Every year I’ve sat down and reminisce about my meltdowns and accomplishments for the year. This year, has been one that I’ll never forget. In my 32 years of existence and the ones I remember (because let’s face it, I don’t recall my childhood years that much anymore). But the ones in my 20’s, there were definitely some challenging ones… but I’m still here. My 30’s so far have been, amazingly challenging (I say this with a smile), because since my grandma died things have more of a meaning and made sense.
I made a promise to myself when grandma passed away 2 years ago and that was to fight for what I believe in, to never give up, be stronger and never settle. Since then – I got my first book published, created greetings cards, made a career change, been more active in the community, set my goals in priority and laughed more.
This year has been filled with revelations: my desires in life have become very clear and I realized that in order for me to achieve success I needed to set my goals accordingly and work harder but smarter. I’ve made some tough decisions that have let me having withdrawals and at some point doubtful. I wonder if Jim Morrison ever went through this, I guess he did but what matters the most is staying true to what you feel and believe. I realized that I wasn’t completely happy with my surroundings or people, nor can I make others happy – happiness lies within. I’ve questioned myself, I’ve cried and I’ve laughed… and in all of this confusion overwhelming 2012, I’ve gotten closer to my family. I’ve realized that in all the turmoil one can always count on those who genuinely love you and have shown you ‘home’ from the beginning. I know, that as some of you read this, ‘home’ to you is not necessarily family, ‘home’ is what you make of it and who you believe has your best interest for your future. That can be your wife, husband or friends, it’s who you have that special unbreakable bond with.
The decisions I’ve made this year are not personal nor business per say, but they are more of the evolution process we go through as human beings: it’s growth. I wasn’t happy earlier this year and overwhelmed and decided to let go of certain things and people in my life. I was told “sometimes, people will see your decisions as selfish but if you are making changes for better to be more positive, then there’s nothing wrong with being a little selfish when you want to be better, those people who call you selfish are either not making changes or stuck in the same place in their lives”. Positive actions are the only rewards we can cheer to…. Putting ourselves in uncomfortable situations it’s what we should do, so we can better understand the new us.
In all of these changes and uncomfortable situations, I’ve met some people that have become new friends that lead to new ideas and new chapters in my life. But how can I start a new chapter without closing others pending in my life. One of those chapters was coming out to my Dad; and I am once and for all free from the million needles in my stomach that made me sick with the thought of what my dad would think of, if he found out. I did it, not because it was the right time but because I finally felt it was time in my heart, I wanted to stop hiding and simply feel that freedom was attainable.
This month has been the best one of this year… because I have closed chapters.
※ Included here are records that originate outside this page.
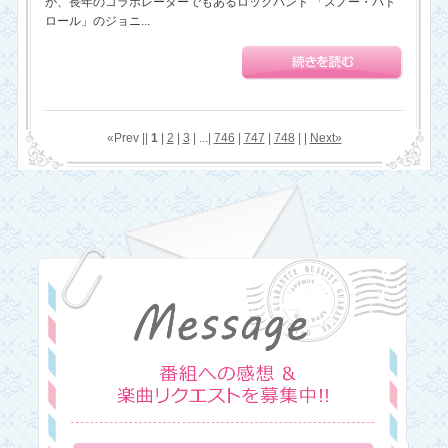
が、長年のコラボレーターでもあるロックバンド 「スノー・パト
ロール」のジョニ...
«Prev ||
1
|
2
|
3
| ...|
746
|
747
|
748
| |
Next»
Not always do we need verbal closure, some things are best left unsaid. What matters is that you have put it to rest in your heart. So I toast with you all – Cheers to Family drama because without it, I wouldn’t feel like I belonged. Cheers to Friends: because without them I would continue being judged or wouldn’t have a shoulder to cry on. Cheers to Love: to the old and new broken hearts because without them, I wouldn’t continue believing I could dance on Saturn’s rings, fall straight on my face and do it all over in the far future. And last but not least… to Life: because day by day you teach me something new; a new way to laugh, a new way to breathe, a new way to cry, a new way to hug, a new way to love; and you remind me what sacrifice is when I see happy homes who have nothing to eat at night.
“Courage starts in the heart, belief starts in the mind, happiness blooms and now I am free.” – cyn
Happy New Year raza and may you continue to fight for what you believe in.
See you in 2013 – Bigger, Better and Stronger
(by the way my theme song for 2013 is “Bigger, Stronger” by Coldplay).